The program took a sudden turn with Bright Sheng’s Four Movements for Piano Trio, a 1990 work originally written for the Peabody Trio. After a delicate opening of graceful notes and phrases, it blossoms into a burst of matching string lines that peak and then drop to a minimalist level for a quiet finish. The mood shifted from subdued to frantic and back again, with arresting sounds throughout – unusual harmonics with an Asian flavor, precision pizzicato from the violin, cello and piano strings. Violinist Kristin Lee and cellist Raman Ramakrishnan turned in tight, focused performances, and Wei showed his versatility on both sides of the keyboard.
Following the premiere of Markovich’s piece, the evening concluded with a classic, Schubert’s String Quintet in C major. Ramakrishnan and fellow cellist Oliver Herbert were joined by violinists David McCarroll and Diana Cohen and violist Milena Pajaro-van de Stadt for what was a surprisingly lackluster treatment. The tempo was slow and the approach understated, so much so that the performance sounded listless at times. There was some refined individual playing throughout, in particular by Ramakrishnan and Pajaro-van de Stadt, and the final two movements finally came to life with some sharp, energetic execution. But mostly the music sounded like it was headed in the right direction without ever getting where it was trying to go.

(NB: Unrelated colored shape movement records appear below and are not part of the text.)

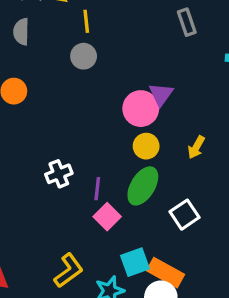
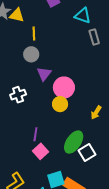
purple triangle: (161, 94) -> (44, 74), moved
yellow circle: (146, 146) -> (60, 104), moved
white cross: (59, 174) -> (18, 95), moved
green ellipse: (143, 186) -> (74, 142), moved

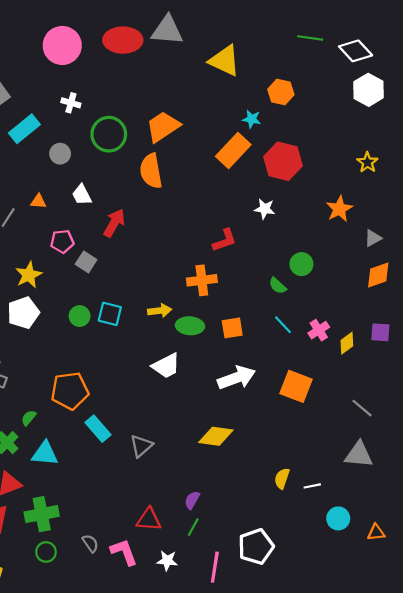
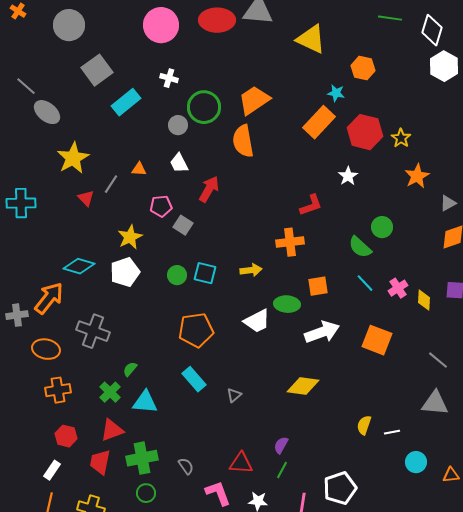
white diamond: (356, 51) -> (432, 30), turned 60
gray circle: (60, 154) -> (178, 125), moved
yellow star: (367, 162) -> (401, 138), moved
white star: (265, 209) -> (348, 176), turned 30
green semicircle: (278, 286) -> (360, 247), size x1.4
green ellipse: (190, 326) -> (287, 304), moved
yellow diamond: (347, 343) -> (424, 300), turned -50
orange pentagon: (70, 391) -> (196, 330), moved
gray triangle: (141, 446) -> (234, 395), size x0.7
gray semicircle: (90, 543) -> (186, 466), moved

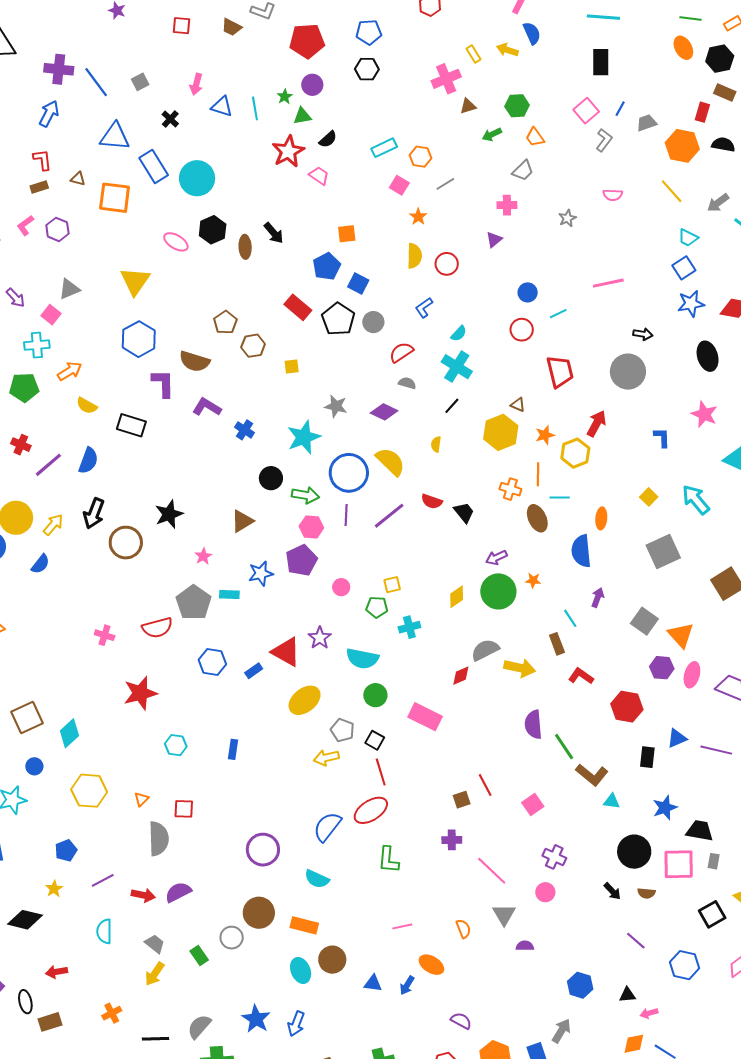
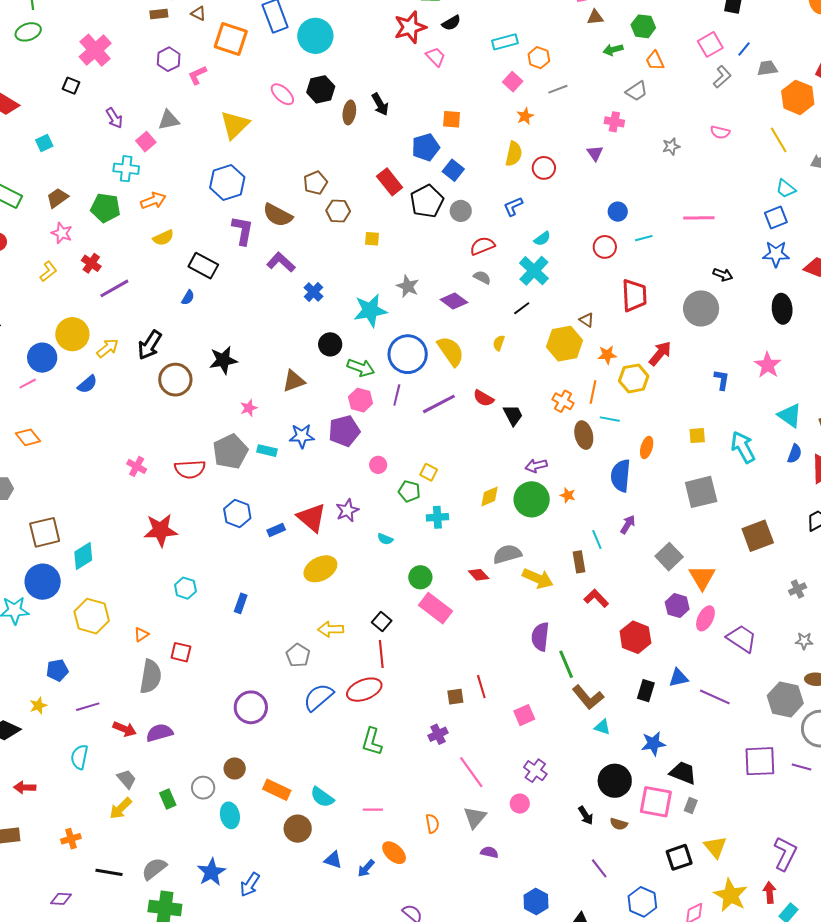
pink L-shape: (25, 225) -> (197, 75), moved
purple triangle: (494, 239) -> (595, 153), turned -36
yellow semicircle: (87, 406) -> (163, 238), turned -65
blue semicircle: (88, 461) -> (188, 298), moved, size x0.6
yellow square: (649, 497) -> (697, 436), turned 30
yellow square: (392, 585) -> (429, 472), turned 30
cyan semicircle: (362, 659) -> (385, 539), size x0.5
red diamond: (461, 676) -> (479, 575), turned 60
green circle: (375, 695) -> (420, 577), moved
gray pentagon: (342, 730) -> (298, 655), moved
blue circle: (34, 766) -> (43, 582), size x2.0
purple cross: (452, 840) -> (438, 734), turned -36
cyan semicircle: (317, 879) -> (322, 797), moved
brown circle: (259, 913) -> (235, 768), size x0.7
cyan ellipse: (301, 971) -> (230, 815), moved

Emotion was the key to Markovich’s “Oh, my son...”, a lament for a young man’s suicide using text written by his father, David Stern, who is a close friend of festival co-organizer Franklin Cohen. So the entire Cohen musical family took the stage for this performance – Franklin on clarinet, son Alexander on percussion, daughter Diana playing violin and her husband Rabinovich playing piano. Tenor Dominic Armstrong added a powerful voice in a hybrid role, a combination of narration and singing punctuated by anguished phrases like “How could we know?” He acted the part to great effect, supported by brilliant musicianship. The music came in short interludes that framed and accented the text, some of it somber, some plaintive, all sadly tender with dark undertones from four timpani. Overall, the Cohens turned in a heartfelt and touching performance of a score that often seemed as pained and bewildered as its subject.
At nearly 40 minutes, it was also overly long. But mourning has its own protracted pace, especially when unanswered questions haunt the survivors. That particular type of anguish Markovich’s piece captured very well.